One in twelve of our parliamentary candidates are members of the RMT transport workers’ union (one of the TUSC constituent organisations). Four members of the National Union of Teachers’ national executive committee (NEC) are standing for TUSC in May – there are more NUT NEC members standing for TUSC than there are for any other party – and three members of the Unison public sector workers’ NEC. There is a regional president of the Fire Brigades Union standing in the Midlands – and a brigade organiser in Manchester – while 25% of the local and parliamentary candidates are members of Unite, the biggest Labour-affiliated union.

And then there are the 22 current or former councillors standing under TUSC’s anti-austerity banner, including the former Liverpool 47 councillors – who took on and defeated Margaret Thatcher in the 1980s – Tony Mulhearn, Alan Fogg, Harry Smith and Felicity Dowling.

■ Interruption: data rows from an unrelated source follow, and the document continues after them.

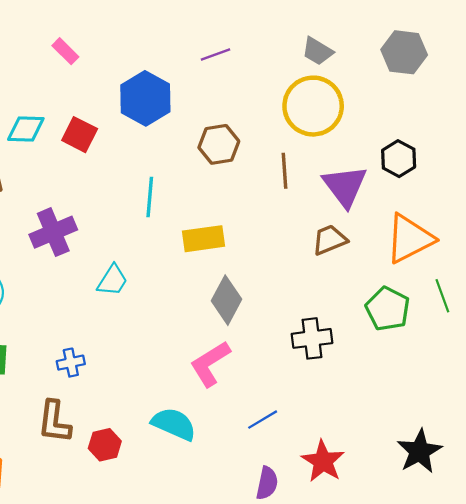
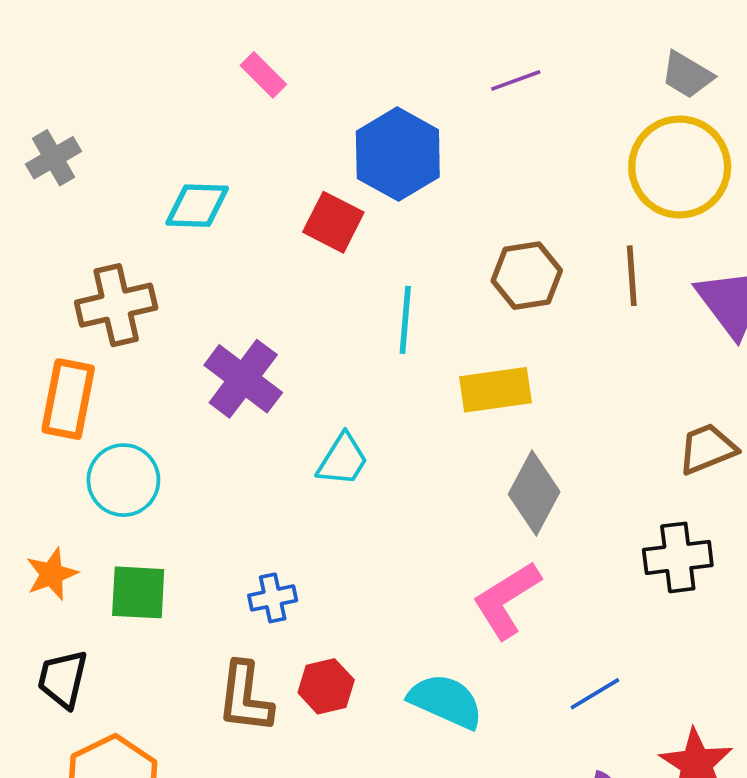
red square: (80, 135) -> (333, 222), moved
brown hexagon: (219, 144) -> (527, 276), moved
purple cross: (53, 232) -> (243, 379), turned -30
brown trapezoid: (330, 240) -> (707, 449), moved
red hexagon: (105, 445) -> (326, 686), moved

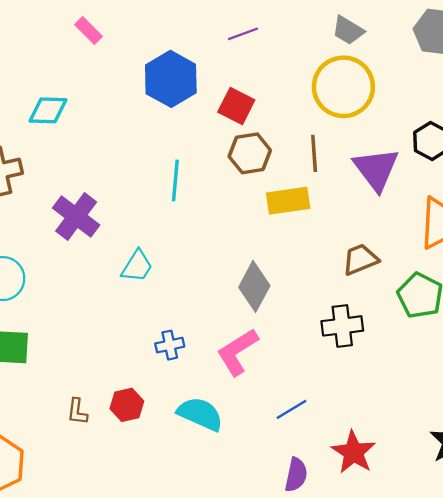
red square: (333, 222) -> (236, 106), moved
yellow rectangle: (495, 390) -> (288, 201), moved
blue cross: (273, 598) -> (170, 345), moved
brown L-shape: (245, 697) -> (77, 412), size x0.6

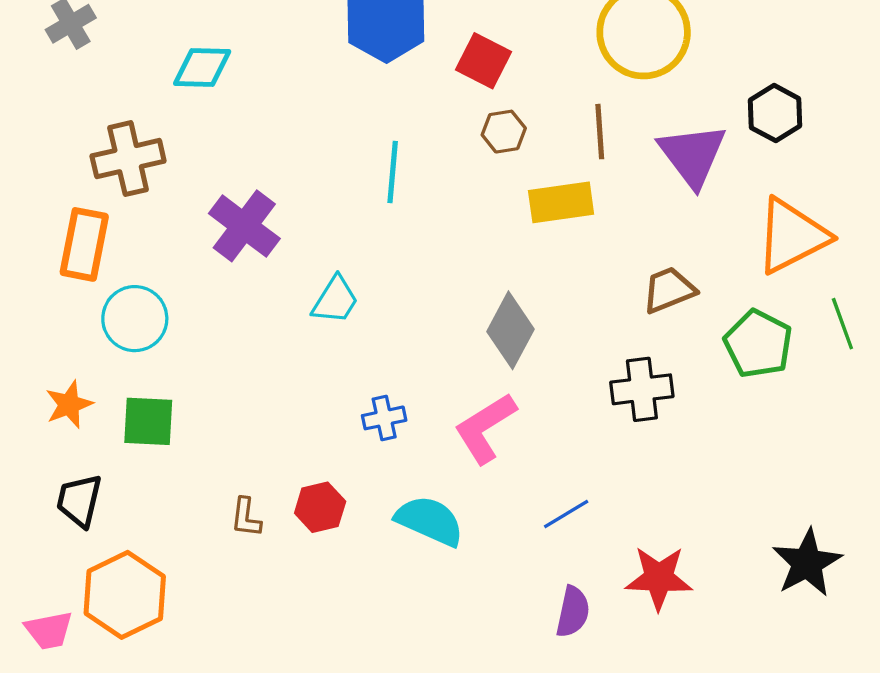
brown hexagon: (250, 153) -> (504, 132), size x0.7
red star: (354, 452) -> (659, 578), turned -30

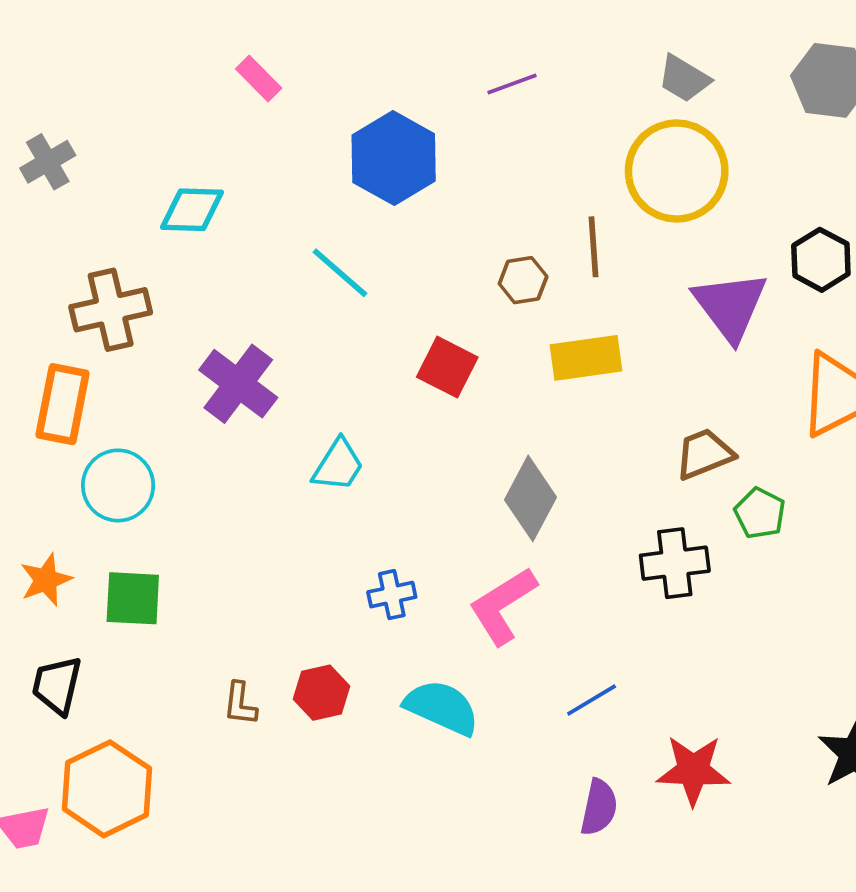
red square: (484, 61) -> (447, 367), moved
brown line: (600, 132) -> (593, 247), moved
cyan line: (393, 172) -> (340, 273), moved, turned -54
green pentagon: (758, 344) -> (760, 513), moved, size x0.7

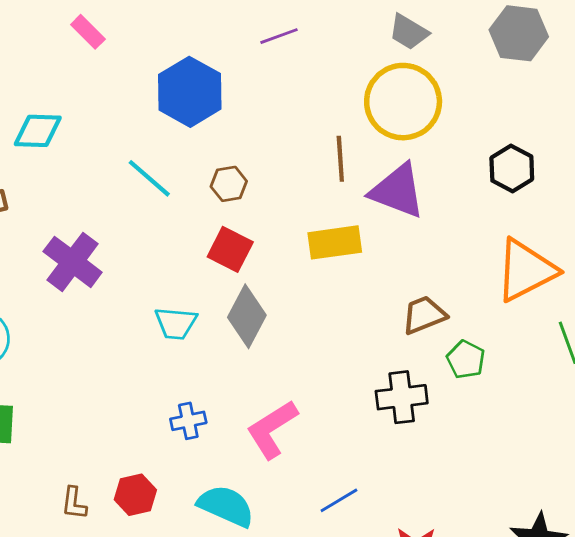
brown hexagon: (523, 280) -> (229, 184), moved
purple triangle: (730, 306) -> (397, 191), moved, turned -32
cyan trapezoid: (338, 465) -> (176, 323), moved, turned 63
gray diamond: (531, 498) -> (247, 316), moved

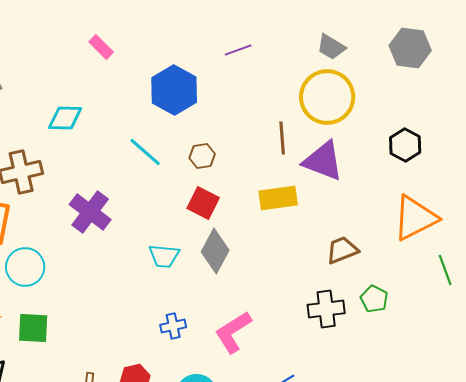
green pentagon: (466, 360) -> (374, 299), moved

Felicity is one of seven TUSC-approved parliamentary candidates who are appearing on the ballot paper under a joint description registered last December by TUSC and the Left Unity party (with six of the 619 council candidates also using that description) to encourage the most united possible socialist challenge.

The local elections campaign

In May 2014 TUSC stood a record 560 candidates in the local council elections, to that point the biggest left-of-Labour working class challenge in local council elections since the end of WWII. These included nearly 200 candidates in London, where there are no local elections this year (but where TUSC is contesting 35% of the parliamentary seats). So to increase the number of TUSC council candidates to over 600 is again an impressive achievement.

Most of the areas that had TUSC local election campaigns last year have built on them for this year’s contests.

In Salford, for example, TUSC contested nine seats last year (polling an average vote of 9.9%) but is now standing in all twenty seats this year. Other councils in which 100% of the wards will have a TUSC-backed candidate this year are Medway, Portsmouth, Southampton, Coventry, Bristol, Plymouth and North East Lincolnshire.

Just short of a full slate are Sheffield (by one seat!), Leicester, Stevenage and Liverpool, while 40% or more of wards will be contested by TUSC in Manchester (80%), Kirklees (75%), Watford, Lincoln, Nottingham, Carlisle, Gateshead, Brighton & Hove, Exeter, Birmingham, Walsall, Rugby, Barnsley, Doncaster and Leeds.

While TUSC is the sixth-biggest presence on the ballot paper this is still only the beginning of the type of challenge needed to the pro-austerity consensus defended by the establishment parties. But TUSC is on the march.